Ha tardado mucho tiempo en abrir. Demasiado tiempo para esperar a la puerta, expuesto a la mirada desvelada de algún vecino. O al punto de mira de su escopeta.
Ya valgo cien mil pesetas, vivo o muerto.
Cuando al fin aparece, somnoliento y a medio vestir, don Félix contempla con sorpresa la soledad de la noche frente a su puerta. Desde lo alto de la escalera -la mano en la barandilla: piedra sobre la piedra-, el viejo médico escruta temeroso las sombras de los chopos y el temblor de la luna sobre la carretera.
De inmediato comprende que yo estoy aquí.
– Te pedí que no volvieras más.
Don Félix ha buscado un abrigo y ha salido por detrás de la casa a encontrarse conmigo junto al lavadero: en el establo vacío, roído por la hiedra, donde años atrás encerraba el caballo con el que recorría los pueblos del contorno en sus visitas médicas. Y donde una noche de nieve, a la luz de una vela y con ayuda de su esposa, me extrajo de la rodilla la bala qué me la destrozó en la refriega que sostuvimos con los guardias la noche que bajamos a La Llánava a buscar al hermano de Ramiro.
Pero, ahora, don Félix, retirado de la profesión, camino ya de los setenta años, sólo aspira a vivir sin sobresaltos sus últimos días cuidando las flores de su invernadero.
– Necesito su ayuda, don Félix. De lo contrario, no hubiera venido.
Don Félix se me queda mirando desde el fondo de unos ojos velados por la noche y por el miedo. Don Félix se me queda mirando como si nunca antes me hubiera visto.
– Ramiro está enfermo -le explico-. Se clavó una lata oxidada en el pie y lleva un día entero comido por la fiebre, delirando. La herida tiene muy mal aspecto: está negra, como podrida. Tengo miedo de que se le haya gangrenado.
Pero la respuesta de don Félix es seca. Quizá, por inesperada, aún más rotunda:
– Lo siento, Ángel.
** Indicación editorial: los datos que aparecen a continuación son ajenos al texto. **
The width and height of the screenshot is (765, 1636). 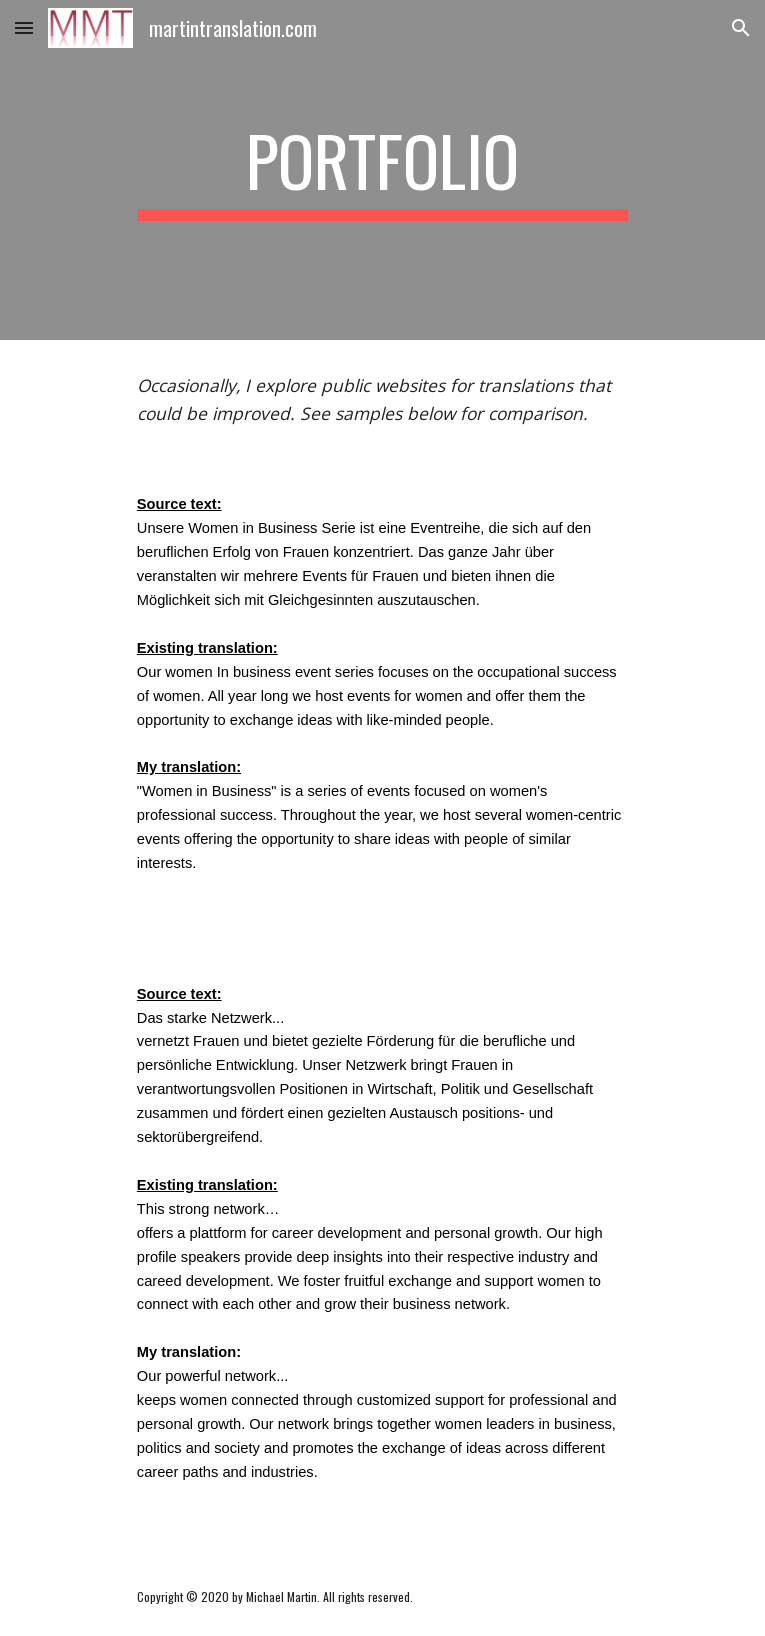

Yo ya no soy médico.
Lo ha dicho sin expresión alguna, hundido en su viejo abrigo, hundido en el rincón del establo vacío.
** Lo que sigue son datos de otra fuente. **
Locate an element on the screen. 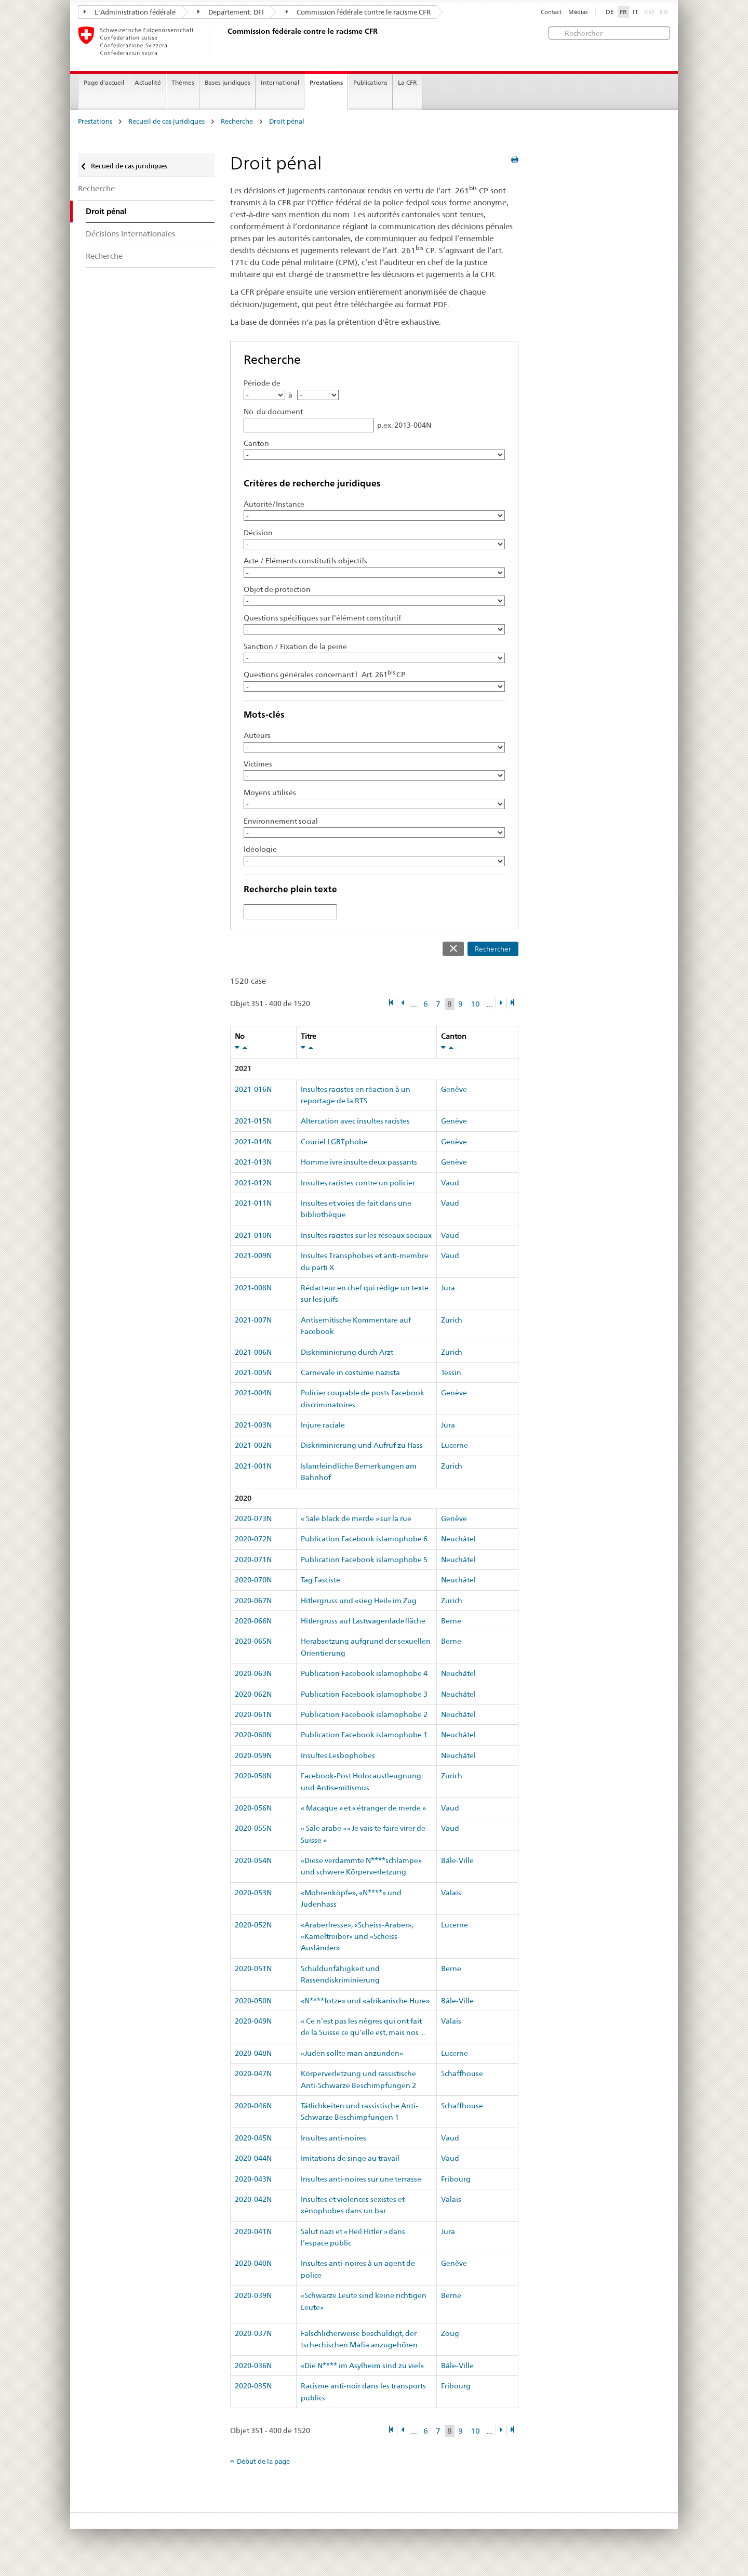  Homme ivre insulte deux passants is located at coordinates (359, 1162).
– Yo ya no puedo ayudaros -se disculpa.
Y desvía sus ojos de los míos.
Inútilmente trato de hallar, entre todas, esa palabra capaz de convencerle. En seguida comprendo que don Félix está ya desde hace años decidido. Él es consciente de que la ayuda que en otro tiempo nos prestó y la propia indefensión de su vejez le protegen de cualquier represalia nuestra y yo también comprendo -aunque ahora quiera resistirme a hacerlo- que el año de cárcel a que fue condenado por ayudarme haya llenado de miedo su corazón.
Pese a ello, insisto todavía:
– Ramiro puede morir.
Pero don Félix ni siquiera responde. Me mira en silencio con expresión vacía. Me ve salir del establo sin despedirme.
Me ha alcanzado en la carretera, todavía cerca del pueblo.
Don Félix viene jadeando por el esfuerzo:
– Ángel.
He estado a punto de disparar sobre él. Afortunadamente, le he reconocido a tiempo: por el abrigo.